*** EXERCISE INPUT
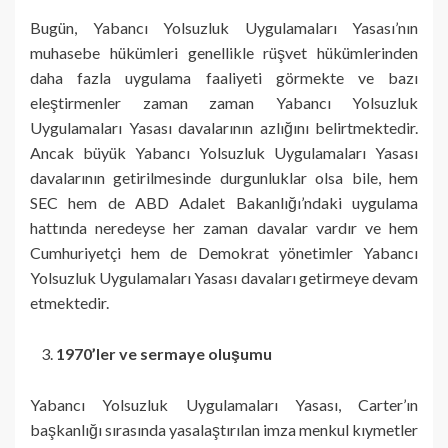
Bugün, Yabancı Yolsuzluk Uygulamaları Yasası’nın
muhasebe hükümleri genellikle rüşvet hükümlerinden
daha fazla uygulama faaliyeti görmekte ve bazı
eleştirmenler zaman zaman Yabancı Yolsuzluk
Uygulamaları Yasası davalarının azlığını belirtmektedir.
Ancak büyük Yabancı Yolsuzluk Uygulamaları Yasası
davalarının getirilmesinde durgunluklar olsa bile, hem
SEC hem de ABD Adalet Bakanlığı’ndaki uygulama
hattında neredeyse her zaman davalar vardır ve hem
Cumhuriyetçi hem de Demokrat yönetimler Yabancı
Yolsuzluk Uygulamaları Yasası davaları getirmeye devam
etmektedir.
1970’ler ve sermaye oluşumu
Yabancı Yolsuzluk Uygulamaları Yasası, Carter’ın
başkanlığı sırasında yasalaştırılan imza menkul kıymetler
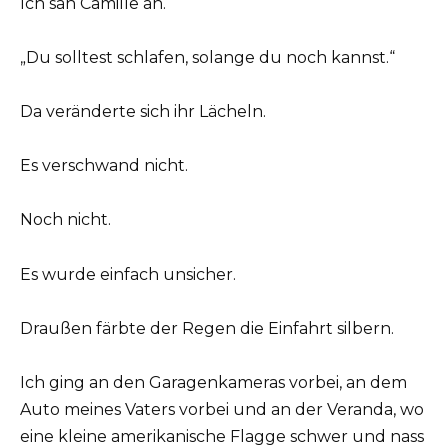
Ich sah Camille an.
„Du solltest schlafen, solange du noch kannst.“
Da veränderte sich ihr Lächeln.
Es verschwand nicht.
Noch nicht.
Es wurde einfach unsicher.
Draußen färbte der Regen die Einfahrt silbern.
Ich ging an den Garagenkameras vorbei, an dem
Auto meines Vaters vorbei und an der Veranda, wo
eine kleine amerikanische Flagge schwer und nass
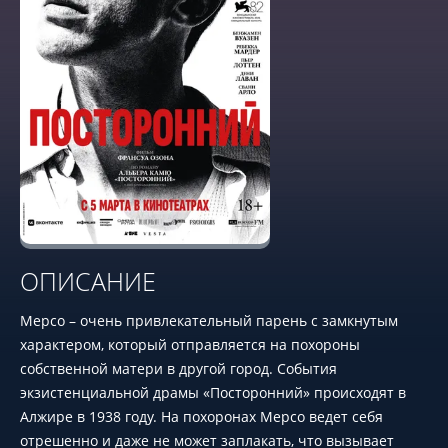
ОПИСАНИЕ
Мерсо – очень привлекательный парень с замкнутым
характером, который отправляется на похороны
собственной матери в другой город. События
экзистенциальной драмы «Посторонний» происходят в
Алжире в 1938 году. На похоронах Мерсо ведет себя
отрешенно и даже не может заплакать, что вызывает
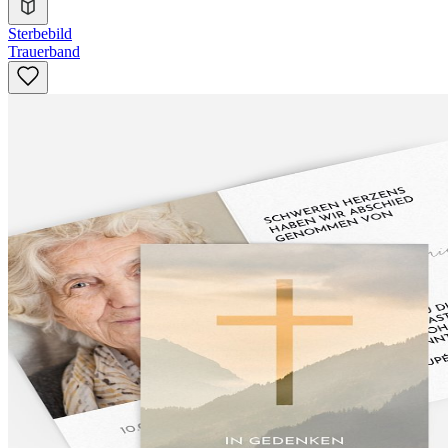
Sterbebild
Trauerband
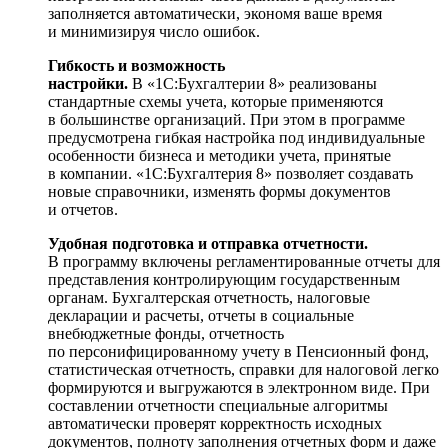
заполняется автоматически, экономя ваше время
и минимизируя число ошибок.
Гибкость и возможность
настройки.
В «1С:Бухгалтерии 8» реализованы
стандартные схемы учета, которые применяются
в большинстве организаций. При этом в программе
предусмотрена гибкая настройка под индивидуальные
особенности бизнеса и методики учета, принятые
в компании. «1С:Бухгалтерия 8» позволяет создавать
новые справочники, изменять формы документов
и отчетов.
Удобная подготовка и отправка отчетности.
В программу включены регламентированные отчеты для
представления контролирующим государственным
органам. Бухгалтерская отчетность, налоговые
декларации и расчеты, отчеты в социальные
внебюджетные фонды, отчетность
по персонифицированному учету в Пенсионный фонд,
статистическая отчетность, справки для налоговой легко
формируются и выгружаются в электронном виде. При
составлении отчетности специальные алгоритмы
автоматически проверят корректность исходных
документов, полноту заполнения отчетных форм и даже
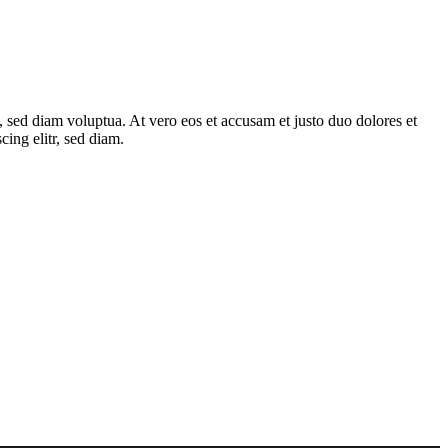
 sed diam voluptua. At vero eos et accusam et justo duo dolores et
ing elitr, sed diam.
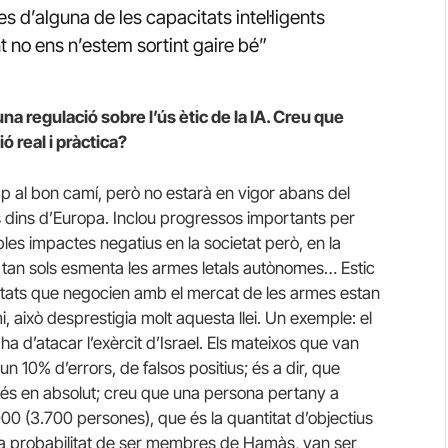
s d’alguna de les capacitats intel·ligents
no ens n’estem sortint gaire bé”
na regulació sobre l’ús ètic de la IA. Creu que
ó real i pràctica?
ap al bon camí, però no estarà en vigor abans del
 dins d’Europa. Inclou progressos importants per
sibles impactes negatius en la societat però, en la
ni tan sols esmenta les armes letals autònomes… Estic
estats que negocien amb el mercat de les armes estan
i, això desprestigia molt aquesta llei. Un exemple: el
a d’atacar l’exèrcit d’Israel. Els mateixos que van
10% d’errors, de falsos positius; és a dir, que
 és en absolut; creu que una persona pertany a
00 (3.700 persones), que és la quantitat d’objectius
ta probabilitat de ser membres de Hamàs, van ser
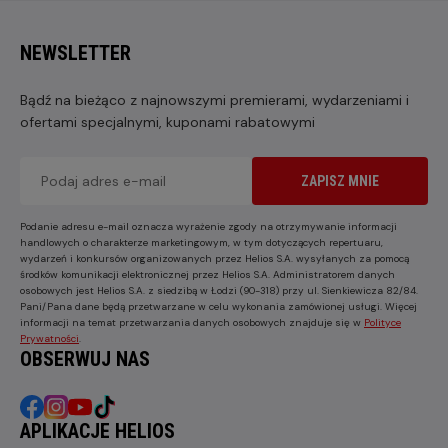
NEWSLETTER
Bądź na bieżąco z najnowszymi premierami, wydarzeniami i
ofertami specjalnymi, kuponami rabatowymi
ZAPISZ MNIE
Podanie adresu e-mail oznacza wyrażenie zgody na otrzymywanie informacji
handlowych o charakterze marketingowym, w tym dotyczących repertuaru,
wydarzeń i konkursów organizowanych przez Helios S.A. wysyłanych za pomocą
środków komunikacji elektronicznej przez Helios S.A. Administratorem danych
osobowych jest Helios S.A. z siedzibą w Łodzi (90-318) przy ul. Sienkiewicza 82/84.
Pani/Pana dane będą przetwarzane w celu wykonania zamówionej usługi. Więcej
informacji na temat przetwarzania danych osobowych znajduje się w
Polityce
Prywatności
.
OBSERWUJ NAS
APLIKACJE HELIOS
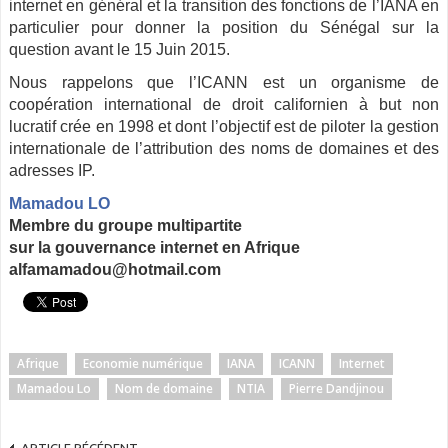
internet en général et la transition des fonctions de l’IANA en
particulier pour donner la position du Sénégal sur la
question avant le 15 Juin 2015.
Nous rappelons que l’ICANN est un organisme de
coopération international de droit californien à but non
lucratif crée en 1998 et dont l’objectif est de piloter la gestion
internationale de l’attribution des noms de domaines et des
adresses IP.
Mamadou LO
Membre du groupe multipartite
sur la gouvernance internet en Afrique
alfamamadou@hotmail.com
Afrique
Economie numérique
IANA
ICANN
Internet
Mamadou Lo
Nom de domaine
NTIA
Pierre Dandjinou
ARTICLE PÉCÉDENT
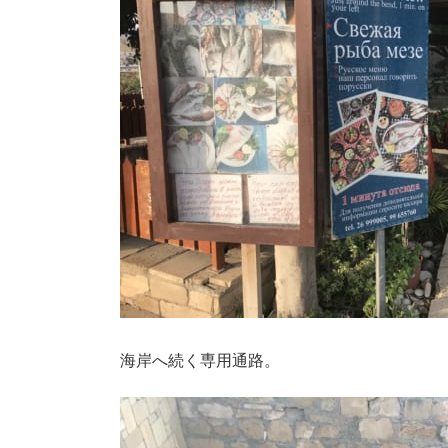
海岸へ続く専用通路。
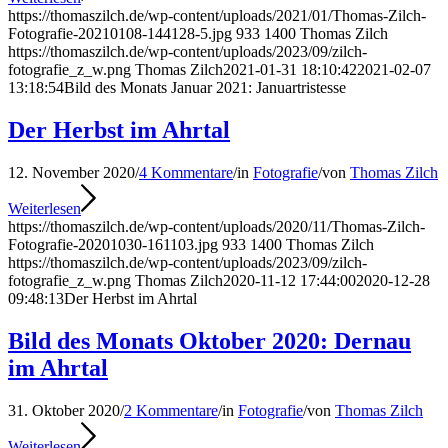
https://thomaszilch.de/wp-content/uploads/2021/01/Thomas-Zilch-
Fotografie-20210108-144128-5.jpg
933
1400
Thomas Zilch
https://thomaszilch.de/wp-content/uploads/2023/09/zilch-
fotografie_z_w.png
Thomas Zilch
2021-01-31 18:10:42
2021-02-07
13:18:54
Bild des Monats Januar 2021: Januartristesse
Der Herbst im Ahrtal
12. November 2020
/
4 Kommentare
/
in
Fotografie
/
von
Thomas Zilch
Weiterlesen
https://thomaszilch.de/wp-content/uploads/2020/11/Thomas-Zilch-
Fotografie-20201030-161103.jpg
933
1400
Thomas Zilch
https://thomaszilch.de/wp-content/uploads/2023/09/zilch-
fotografie_z_w.png
Thomas Zilch
2020-11-12 17:44:00
2020-12-28
09:48:13
Der Herbst im Ahrtal
Bild des Monats Oktober 2020: Dernau
im Ahrtal
31. Oktober 2020
/
2 Kommentare
/
in
Fotografie
/
von
Thomas Zilch
Weiterlesen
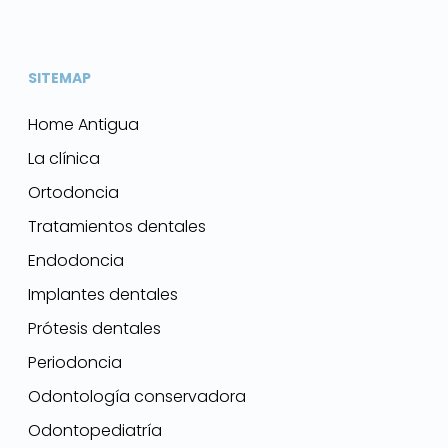
SITEMAP
Home Antigua
La clínica
Ortodoncia
Tratamientos dentales
Endodoncia
Implantes dentales
Prótesis dentales
Periodoncia
Odontología conservadora
Odontopediatría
******
WHAT YOU ARE ASKED TO DO ▸
Find where the line with "составлении отчетности специальные алгоритмы" sits in the material above and where the line with "ni tan sols" sits. Set down exactly the lines from the first to the second, both included and nothing else, without pictures.

ANSWER FOR THIS EXERCISE ▸
составлении отчетности специальные алгоритмы
автоматически проверят корректность исходных
документов, полноту заполнения отчетных форм и даже
 sed diam voluptua. At vero eos et accusam et justo duo dolores et
ing elitr, sed diam.
s d’alguna de les capacitats intel·ligents
no ens n’estem sortint gaire bé”
na regulació sobre l’ús ètic de la IA. Creu que
ó real i pràctica?
ap al bon camí, però no estarà en vigor abans del
 dins d’Europa. Inclou progressos importants per
sibles impactes negatius en la societat però, en la
ni tan sols esmenta les armes letals autònomes… Estic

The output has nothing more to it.